*Directions for this task*. Each line in the entries below that holds the string "center" must be copied.
◇ ◇ ◇ ◇ ◇
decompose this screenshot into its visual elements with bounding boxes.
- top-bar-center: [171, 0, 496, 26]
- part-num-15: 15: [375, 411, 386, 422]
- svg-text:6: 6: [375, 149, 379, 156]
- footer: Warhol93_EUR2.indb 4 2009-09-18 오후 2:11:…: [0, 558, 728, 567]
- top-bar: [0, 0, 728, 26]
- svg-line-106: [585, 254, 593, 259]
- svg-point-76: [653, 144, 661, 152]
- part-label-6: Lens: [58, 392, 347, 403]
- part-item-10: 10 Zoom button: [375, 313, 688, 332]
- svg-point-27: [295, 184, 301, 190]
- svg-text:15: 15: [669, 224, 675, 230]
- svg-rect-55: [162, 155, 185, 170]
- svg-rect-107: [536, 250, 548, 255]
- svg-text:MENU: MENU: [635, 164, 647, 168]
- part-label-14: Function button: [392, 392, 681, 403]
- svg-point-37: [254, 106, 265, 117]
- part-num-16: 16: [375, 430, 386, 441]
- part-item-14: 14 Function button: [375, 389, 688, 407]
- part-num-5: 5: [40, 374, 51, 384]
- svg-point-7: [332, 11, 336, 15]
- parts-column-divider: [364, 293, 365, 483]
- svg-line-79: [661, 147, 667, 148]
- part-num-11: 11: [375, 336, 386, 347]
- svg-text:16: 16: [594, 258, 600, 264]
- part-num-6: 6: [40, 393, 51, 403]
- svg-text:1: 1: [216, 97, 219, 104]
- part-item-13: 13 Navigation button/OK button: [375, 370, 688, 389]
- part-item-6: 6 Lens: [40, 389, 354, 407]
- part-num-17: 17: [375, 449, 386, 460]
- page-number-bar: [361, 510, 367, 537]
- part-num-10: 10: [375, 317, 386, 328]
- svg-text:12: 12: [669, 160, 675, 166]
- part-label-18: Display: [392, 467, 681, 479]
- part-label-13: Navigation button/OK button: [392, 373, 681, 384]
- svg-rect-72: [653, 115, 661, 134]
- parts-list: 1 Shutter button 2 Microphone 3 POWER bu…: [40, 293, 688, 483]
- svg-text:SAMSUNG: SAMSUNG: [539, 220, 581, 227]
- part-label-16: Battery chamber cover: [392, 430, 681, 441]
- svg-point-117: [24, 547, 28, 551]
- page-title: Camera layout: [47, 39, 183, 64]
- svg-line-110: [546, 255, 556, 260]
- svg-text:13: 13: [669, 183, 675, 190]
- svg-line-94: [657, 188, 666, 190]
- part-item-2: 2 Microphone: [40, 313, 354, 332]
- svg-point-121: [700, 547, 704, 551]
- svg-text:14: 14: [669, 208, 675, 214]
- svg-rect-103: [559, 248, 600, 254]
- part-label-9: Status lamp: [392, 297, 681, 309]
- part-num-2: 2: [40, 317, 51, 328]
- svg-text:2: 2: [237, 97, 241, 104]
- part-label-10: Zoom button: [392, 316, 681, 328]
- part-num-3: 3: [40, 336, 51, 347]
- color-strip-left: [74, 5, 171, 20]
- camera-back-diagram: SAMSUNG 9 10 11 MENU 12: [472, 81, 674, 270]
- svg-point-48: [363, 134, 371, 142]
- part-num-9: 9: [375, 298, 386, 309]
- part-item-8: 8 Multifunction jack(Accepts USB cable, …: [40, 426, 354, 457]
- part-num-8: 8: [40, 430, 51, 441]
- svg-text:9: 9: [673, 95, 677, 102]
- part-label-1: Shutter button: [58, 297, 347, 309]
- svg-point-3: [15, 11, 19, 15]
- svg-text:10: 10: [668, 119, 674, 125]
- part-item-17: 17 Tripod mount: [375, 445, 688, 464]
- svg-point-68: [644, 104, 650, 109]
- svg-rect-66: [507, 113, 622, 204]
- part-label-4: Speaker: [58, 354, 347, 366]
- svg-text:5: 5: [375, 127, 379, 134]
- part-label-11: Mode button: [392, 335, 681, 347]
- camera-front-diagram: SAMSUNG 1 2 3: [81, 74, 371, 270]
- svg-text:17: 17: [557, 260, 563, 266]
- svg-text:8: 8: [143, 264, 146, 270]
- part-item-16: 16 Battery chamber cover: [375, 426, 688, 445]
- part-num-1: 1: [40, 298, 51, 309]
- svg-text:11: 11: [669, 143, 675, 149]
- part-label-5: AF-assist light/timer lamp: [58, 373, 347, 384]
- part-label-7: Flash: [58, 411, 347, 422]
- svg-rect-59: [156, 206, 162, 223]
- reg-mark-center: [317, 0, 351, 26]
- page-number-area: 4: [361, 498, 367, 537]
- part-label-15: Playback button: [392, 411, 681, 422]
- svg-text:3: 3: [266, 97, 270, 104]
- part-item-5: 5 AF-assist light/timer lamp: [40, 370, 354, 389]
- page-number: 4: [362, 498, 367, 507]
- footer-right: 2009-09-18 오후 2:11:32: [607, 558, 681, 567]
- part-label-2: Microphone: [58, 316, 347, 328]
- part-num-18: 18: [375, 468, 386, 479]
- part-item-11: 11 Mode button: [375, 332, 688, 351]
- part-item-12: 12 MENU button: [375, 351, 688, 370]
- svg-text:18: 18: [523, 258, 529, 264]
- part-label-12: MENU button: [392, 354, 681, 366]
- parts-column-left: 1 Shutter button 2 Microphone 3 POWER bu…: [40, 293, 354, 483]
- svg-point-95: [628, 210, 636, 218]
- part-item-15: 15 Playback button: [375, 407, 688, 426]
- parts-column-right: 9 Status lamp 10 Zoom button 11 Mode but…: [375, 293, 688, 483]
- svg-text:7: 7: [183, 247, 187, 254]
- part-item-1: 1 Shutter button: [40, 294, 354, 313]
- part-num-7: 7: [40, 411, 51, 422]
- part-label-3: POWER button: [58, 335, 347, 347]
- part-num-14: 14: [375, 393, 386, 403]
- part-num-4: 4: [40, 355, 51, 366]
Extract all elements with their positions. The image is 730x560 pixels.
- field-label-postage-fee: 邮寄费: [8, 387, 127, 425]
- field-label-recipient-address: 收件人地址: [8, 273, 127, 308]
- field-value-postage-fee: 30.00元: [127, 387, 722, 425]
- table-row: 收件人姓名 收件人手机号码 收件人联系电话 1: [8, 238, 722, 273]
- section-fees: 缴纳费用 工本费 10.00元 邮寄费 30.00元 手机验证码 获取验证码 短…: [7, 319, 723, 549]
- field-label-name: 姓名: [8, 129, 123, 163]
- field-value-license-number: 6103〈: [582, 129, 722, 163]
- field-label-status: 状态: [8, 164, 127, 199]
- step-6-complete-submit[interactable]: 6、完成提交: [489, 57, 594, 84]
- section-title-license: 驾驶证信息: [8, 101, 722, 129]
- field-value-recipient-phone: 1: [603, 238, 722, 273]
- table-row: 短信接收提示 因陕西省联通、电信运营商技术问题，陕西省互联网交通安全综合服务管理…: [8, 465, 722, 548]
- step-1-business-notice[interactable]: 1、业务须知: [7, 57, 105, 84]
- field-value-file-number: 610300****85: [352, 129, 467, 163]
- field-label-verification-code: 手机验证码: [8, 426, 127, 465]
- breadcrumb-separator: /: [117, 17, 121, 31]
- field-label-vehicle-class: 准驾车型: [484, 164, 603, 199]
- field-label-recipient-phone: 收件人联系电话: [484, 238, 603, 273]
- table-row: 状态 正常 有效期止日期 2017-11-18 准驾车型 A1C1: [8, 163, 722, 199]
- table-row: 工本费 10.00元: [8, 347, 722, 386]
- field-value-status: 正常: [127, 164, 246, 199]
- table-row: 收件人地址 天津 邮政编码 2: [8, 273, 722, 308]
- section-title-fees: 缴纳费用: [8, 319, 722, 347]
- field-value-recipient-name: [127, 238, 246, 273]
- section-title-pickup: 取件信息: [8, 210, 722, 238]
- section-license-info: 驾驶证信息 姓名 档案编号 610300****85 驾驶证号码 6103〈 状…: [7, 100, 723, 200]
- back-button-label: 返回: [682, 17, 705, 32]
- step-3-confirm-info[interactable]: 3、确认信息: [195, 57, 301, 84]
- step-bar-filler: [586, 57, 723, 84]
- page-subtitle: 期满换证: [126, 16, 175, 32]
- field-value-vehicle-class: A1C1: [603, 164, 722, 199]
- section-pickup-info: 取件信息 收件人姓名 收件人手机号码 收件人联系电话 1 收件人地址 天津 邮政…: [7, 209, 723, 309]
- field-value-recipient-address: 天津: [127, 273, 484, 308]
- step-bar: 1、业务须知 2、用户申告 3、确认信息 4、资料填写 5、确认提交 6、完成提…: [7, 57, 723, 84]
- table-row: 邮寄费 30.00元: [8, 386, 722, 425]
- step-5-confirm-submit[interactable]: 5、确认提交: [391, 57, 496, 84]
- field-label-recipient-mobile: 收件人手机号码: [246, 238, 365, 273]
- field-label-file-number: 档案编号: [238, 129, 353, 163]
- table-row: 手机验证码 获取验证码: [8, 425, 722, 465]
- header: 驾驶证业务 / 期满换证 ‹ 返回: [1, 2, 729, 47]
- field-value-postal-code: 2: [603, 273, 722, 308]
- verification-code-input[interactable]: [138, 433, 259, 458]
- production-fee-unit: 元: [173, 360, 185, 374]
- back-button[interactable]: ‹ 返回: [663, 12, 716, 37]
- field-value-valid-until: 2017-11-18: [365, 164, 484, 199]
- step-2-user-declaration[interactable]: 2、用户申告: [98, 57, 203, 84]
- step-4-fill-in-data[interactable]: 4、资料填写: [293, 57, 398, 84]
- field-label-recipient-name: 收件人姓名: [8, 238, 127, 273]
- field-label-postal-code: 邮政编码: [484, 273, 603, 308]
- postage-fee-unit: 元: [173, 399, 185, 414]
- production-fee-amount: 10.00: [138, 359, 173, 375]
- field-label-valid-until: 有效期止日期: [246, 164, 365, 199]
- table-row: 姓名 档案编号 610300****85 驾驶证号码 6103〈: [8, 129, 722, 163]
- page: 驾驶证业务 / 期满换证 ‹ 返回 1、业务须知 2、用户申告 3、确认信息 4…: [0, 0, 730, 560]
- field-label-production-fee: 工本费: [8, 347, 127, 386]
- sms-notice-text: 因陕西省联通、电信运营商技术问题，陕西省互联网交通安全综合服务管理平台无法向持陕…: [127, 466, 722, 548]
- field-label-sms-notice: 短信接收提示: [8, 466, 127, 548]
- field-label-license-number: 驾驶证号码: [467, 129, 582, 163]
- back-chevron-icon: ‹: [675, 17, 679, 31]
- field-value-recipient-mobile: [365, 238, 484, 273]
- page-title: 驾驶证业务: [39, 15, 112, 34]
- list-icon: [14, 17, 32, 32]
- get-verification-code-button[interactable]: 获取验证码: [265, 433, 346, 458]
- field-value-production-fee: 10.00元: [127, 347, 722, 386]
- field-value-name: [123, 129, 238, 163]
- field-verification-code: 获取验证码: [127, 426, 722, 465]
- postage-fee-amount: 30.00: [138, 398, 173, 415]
◇ ◇ ◇ ◇ ◇
*Written solution*.
- top-bar-center: [171, 0, 496, 26]
- reg-mark-center: [317, 0, 351, 26]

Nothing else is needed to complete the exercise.